NESTLE: Topline Recovery Likely to Persist in 2016; Remains Rated NEUTRAL

Proshare

Thursday, March 31, 2016 3:43PM /FBNQuest Research

Slight increase to our PT; maintaining neutral rating
Nestle Nigeria’s (Nestle) Q4 2015 results showed strong y/y growth on both the PBT and PAT lines. However, we note that the strong PBT growth was helped by easy comparables given an unusually weak Q4 2014. Nestle’s Q4 PBT of N8.5bn was broadly in line with our estimate.

Going forward, we expect improving topline growth to partially offset the negative impact of a slight gross margin contraction (-100bp y/y), a higher tax rate and mid-single digit y/y rise in opex given higher inflation. As such, we have raised our 2016-17E EPS estimates by around 3.7% on average.

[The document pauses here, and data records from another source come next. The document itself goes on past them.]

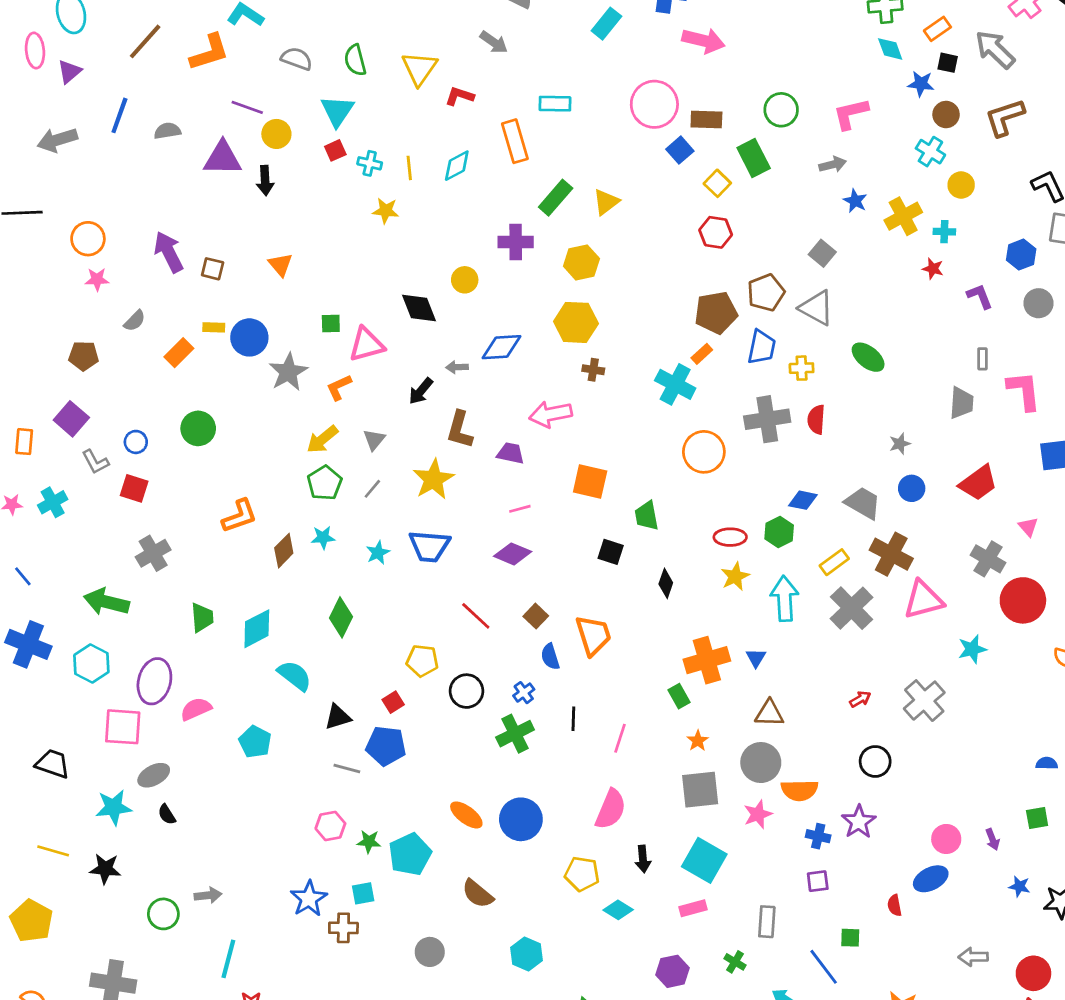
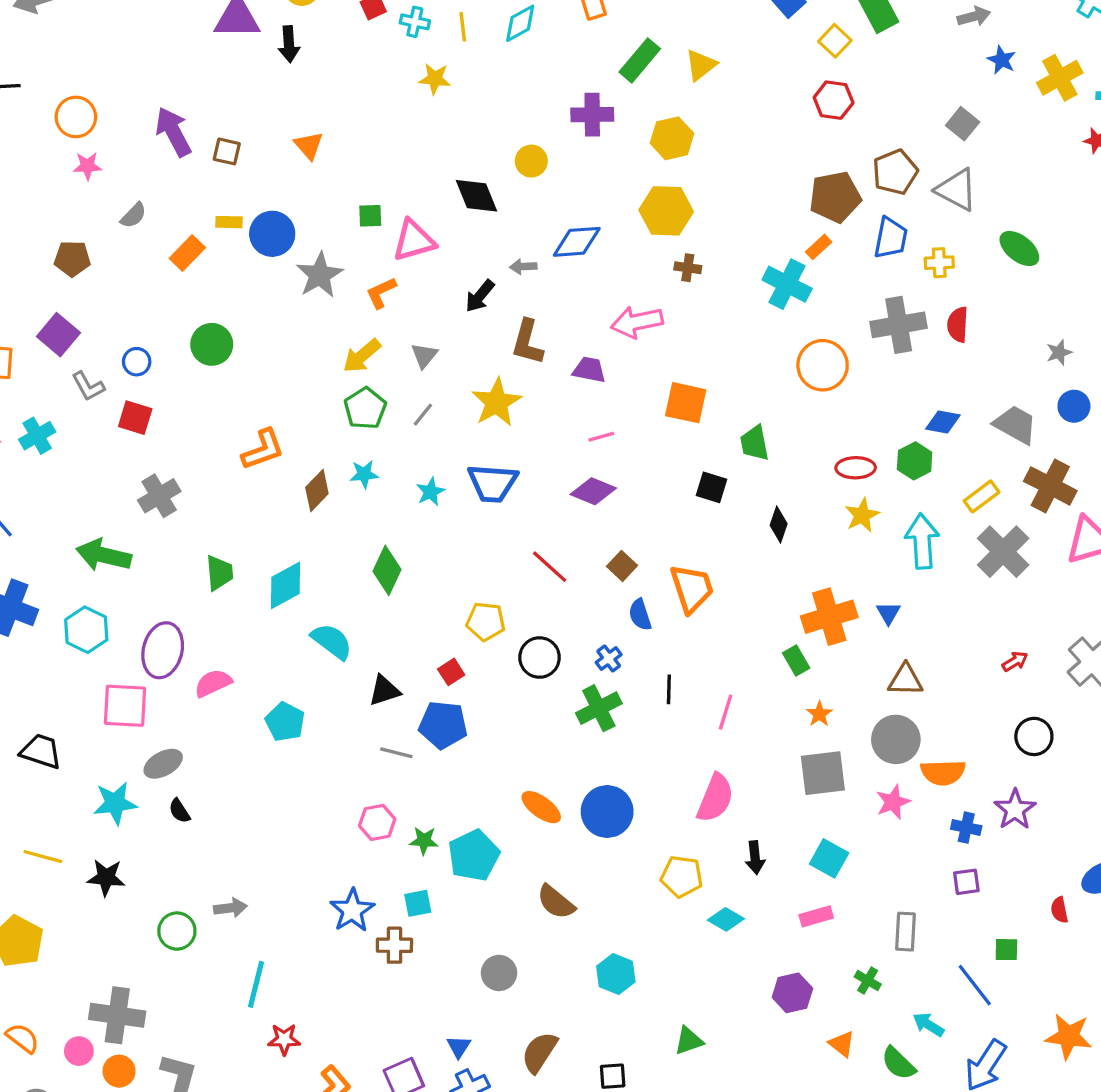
cyan square: (704, 860) -> (829, 858), size x0.7

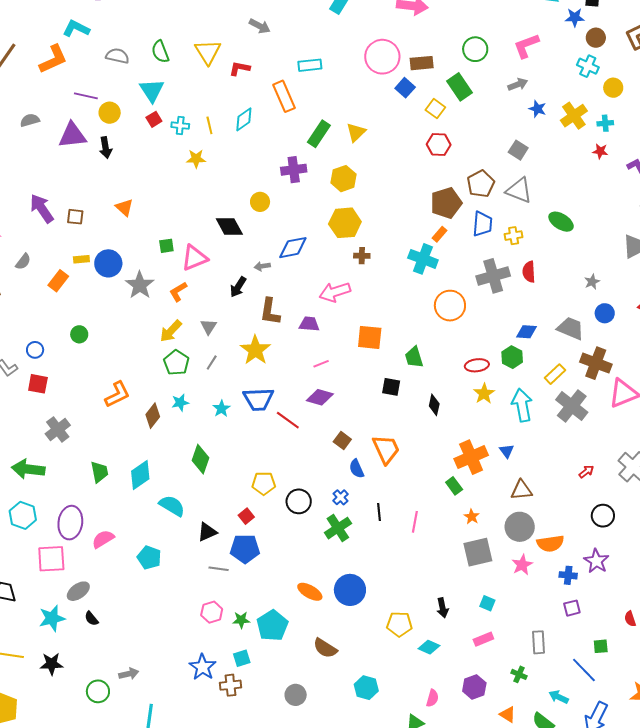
green circle: (212, 344) -> (79, 334), size x0.7
red line: (550, 567) -> (288, 420), moved
pink semicircle: (715, 798) -> (432, 698), moved, size x0.6
cyan square: (829, 858) -> (487, 603), size x0.7

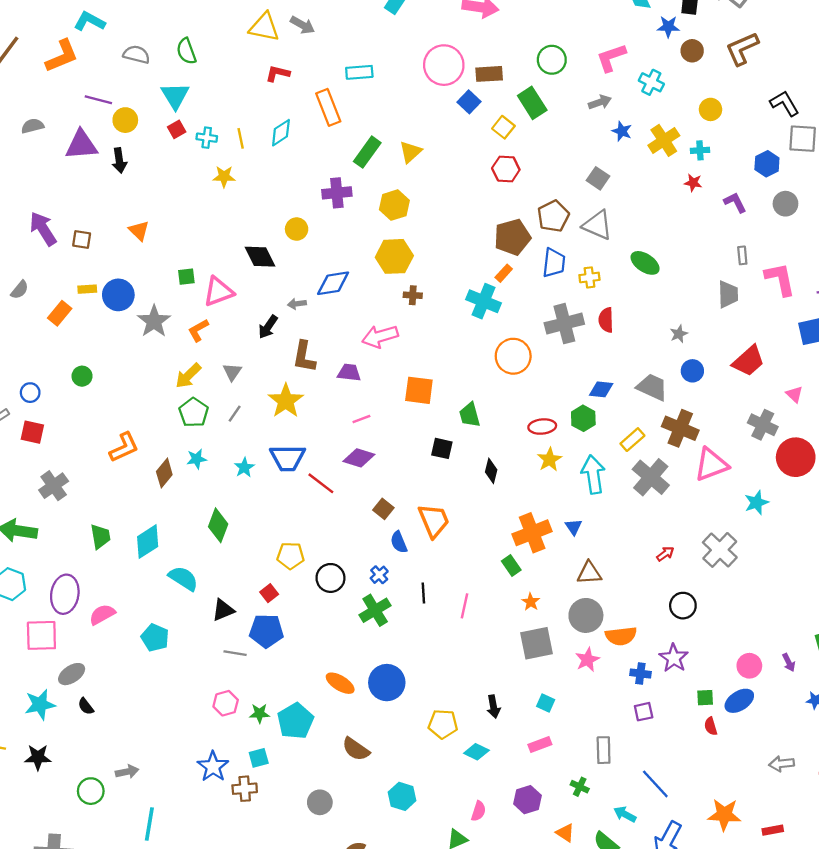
yellow triangle: (208, 52) -> (264, 27), moved, turned -48
cyan cross: (588, 66) -> (651, 82), moved
green square: (601, 646) -> (705, 698), moved

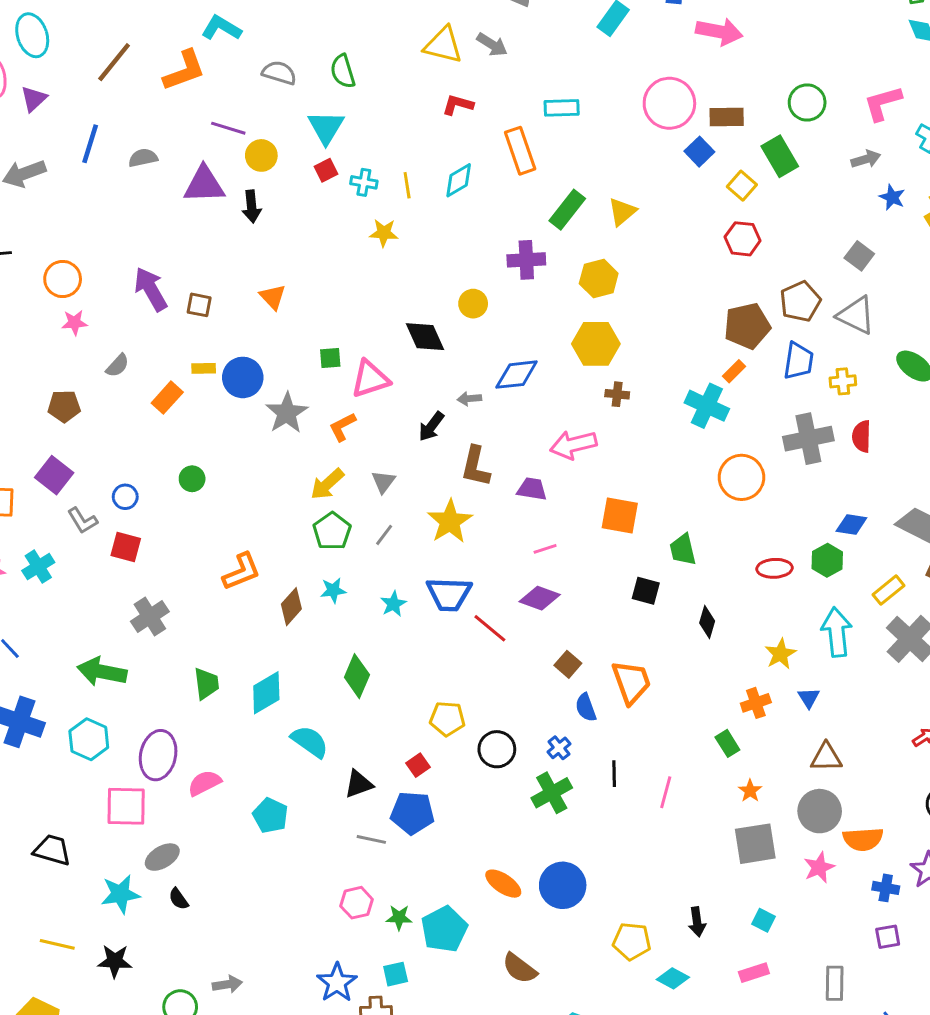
yellow star: (549, 460) -> (780, 654), moved
orange cross: (532, 533) -> (756, 703), size x0.6

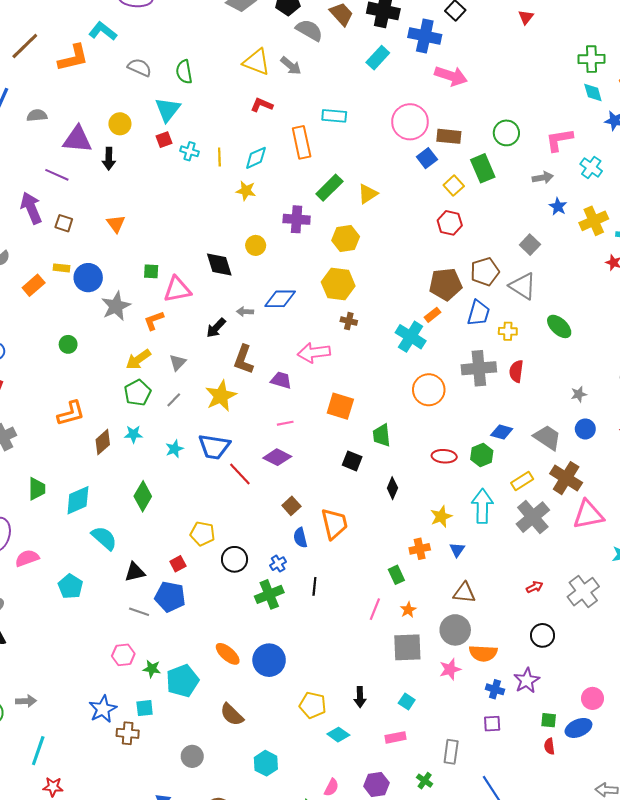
purple line: (228, 128) -> (57, 175), moved
yellow star: (384, 233) -> (246, 191), moved
green circle: (192, 479) -> (68, 344), moved
pink line: (666, 792) -> (375, 609), moved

Our price target of N769.0 is up 5.3% and implies a potential upside of 9.9% from current levels. Nestle shares are trading on a 2016E P/E multiple of 24.1x for 8.8% EPS growth in 2017E. The shares have shed -18.6% ytd (vs. -11.3% for the NSE ASI). We reiterate our Neutral rating.

Improved y/y numbers in Q4 2015
While sales of N43.3bn were up 6% y/y, PBT and PAT grew by much wider margins of 99% y/y and 21% y/y respectively. Nestle’s topline recovery which began in Q2 2015 has been sustained for three consecutive quarters.

A gross margin expansion of 305bps y/y to 44.7% and an 80% y/y decline in net finance charges boosted PBT growth (up 99% y/y). The strong PBT growth was helped by easy comparables given an unusually weak Q4 2014.

Sequentially, while sales were up 3% q/q, PBT and PAT were both down by 17% q/q and 22% q/q respectively. Compared with our estimates, sales and PBT were both ahead by around 5% respectively.

Nestle proposed a final dividend of N19.00 which worked out to a dividend yield of around 3% at the time of the announcement.

Outlook
Macroeconomic conditions are likely to remain challenging for most of the year. Fx-related issues continue to be a major concern. For Nestle, although a significant portion of its raw materials is sourced locally, the firm’s loan book has considerable fx exposure.

Management statements indicate that around 70% of the firm’s US dollar denominated loans will mature in 2016. From an operational viewpoint, we expect management to focus on cost efficiencies as well as expand its product portfolio.

Although we expect sales growth of around 6% in 2016E we anticipate a low-single digit decline in a PAT on the back of a higher tax rate.